A landmark letter, signed by 104 survivors and civil society organisations across 24 countries, compels tech bosses to take responsibility for the safety of their products, including end-to-end encrypted services.
- Global coalition of survivors and child protection experts raise significant concerns about lack of child safety considerations by tech companies.
- Survivors say their safety and privacy rights have been eroded by dangerous social media and private messaging services.
- Calls for tech companies to play their part comes amidst global efforts for online safety regulations to protect children from abuse.

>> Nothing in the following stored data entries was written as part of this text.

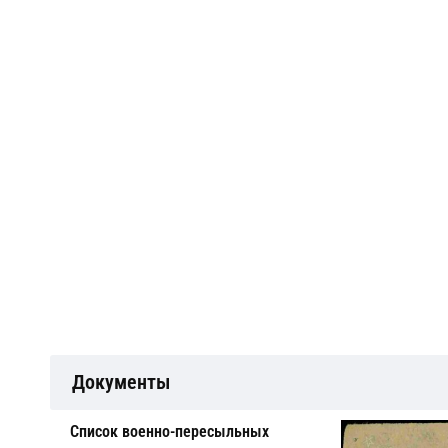
Документы
Cписок военно-пересыльных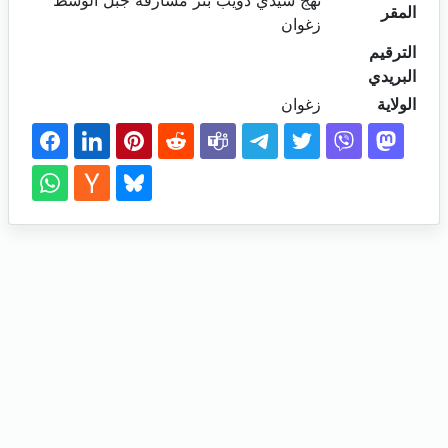
نهج سيدي ذويب بئر مشارقة جبل الوسط
المقر
زغوان
الترقيم
البريدي
الولاية
زغوان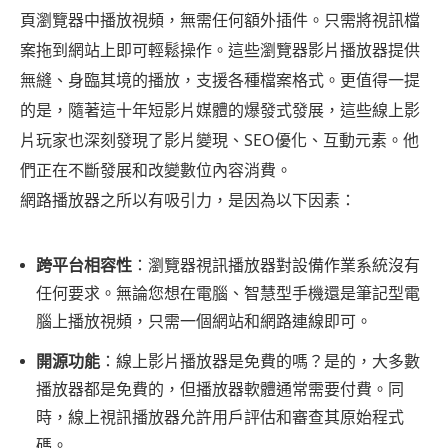
頁瀏覽器中播放視頻，無需任何額外插件。只需將視訊檔
案拖到網站上即可輕鬆操作。這些瀏覽器影片播放器提供
無縫、身臨其境的播放，支援各種檔案格式。更值得一提
的是，隨著這十年短影片媒體的爆發式發展，這些線上影
片玩家也深刻發現了影片變現、SEO優化、互動元素。他
們正在不斷發展和改變數位內容消費。
網路播放器之所以有吸引力，是因為以下因素：
跨平台相容性
：瀏覽器視訊播放器對設備作業系統沒有
任何要求。無論您想在電腦、智慧型手機還是筆記型電
腦上播放視頻，只需一個網站和網路連線即可。
開源功能
：線上影片播放器是免費的嗎？是的，大多數
播放器都是免費的，但播放器軟體通常需要付費。同
時，線上視訊播放器允許用戶評估和審查其原始程式
碼。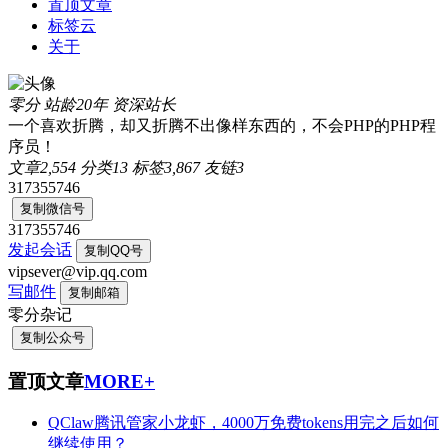
置顶文章
标签云
关于
零分
站龄20年
资深站长
一个喜欢折腾，却又折腾不出像样东西的，不会PHP的PHP程
序员！
文章
2,554
分类
13
标签
3,867
友链
3
317355746
复制微信号
317355746
发起会话
复制QQ号
vipsever@vip.qq.com
写邮件
复制邮箱
零分杂记
复制公众号
置顶文章
MORE+
QClaw腾讯管家小龙虾，4000万免费tokens用完之后如何
继续使用？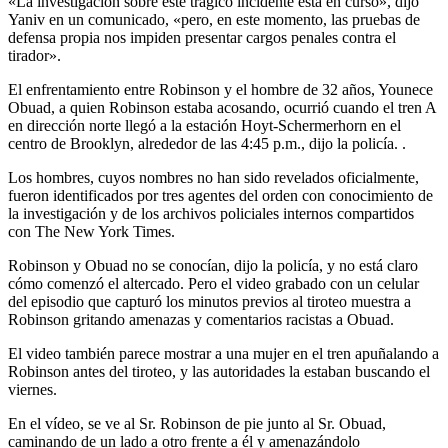
«La investigación sobre este trágico incidente está en curso», dijo
Yaniv en un comunicado, «pero, en este momento, las pruebas de
defensa propia nos impiden presentar cargos penales contra el
tirador».
El enfrentamiento entre Robinson y el hombre de 32 años, Younece
Obuad, a quien Robinson estaba acosando, ocurrió cuando el tren A
en dirección norte llegó a la estación Hoyt-Schermerhorn en el
centro de Brooklyn, alrededor de las 4:45 p.m., dijo la policía. .
Los hombres, cuyos nombres no han sido revelados oficialmente,
fueron identificados por tres agentes del orden con conocimiento de
la investigación y de los archivos policiales internos compartidos
con The New York Times.
Robinson y Obuad no se conocían, dijo la policía, y no está claro
cómo comenzó el altercado. Pero el video grabado con un celular
del episodio que capturó los minutos previos al tiroteo muestra a
Robinson gritando amenazas y comentarios racistas a Obuad.
El video también parece mostrar a una mujer en el tren apuñalando a
Robinson antes del tiroteo, y las autoridades la estaban buscando el
viernes.
En el vídeo, se ve al Sr. Robinson de pie junto al Sr. Obuad,
caminando de un lado a otro frente a él y amenazándolo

A global coalition of more than 100 sexual abuse survivors, families and child safety experts have demanded tech companies act now to make sure their platforms are safe for children.
The letter to tech bosses was spearheaded by a survivor who was sexually abused via encrypted messaging app WhatsApp as a 13-year-old and has been signed by 43 survivors of online child sexual abuse and 61 global child safety organisations and academics.
It urges companies to engage with survivors to assess the child safety risks of new and current products, including end-to-end encrypted messaging services.
The letter has been sent to executives at tech platforms including Mark Zuckerberg at Meta, Evan Spiegel at Snap, Meredith Whittaker at Signal and Tim Cook at Apple.
Signatories include Phoenix 11, a collective of survivors whose child sexual abuse was recorded and distributed online, and survivors who work directly with the NSPCC as online safety campaigners.
Organisations who signed include The Alliance to Counter Crime Online, Barnardo’s, The Canadian Centre for Child Protection, Collective Shout, ECPAT International, Eurochild and The Network for Children's Rights amongst others.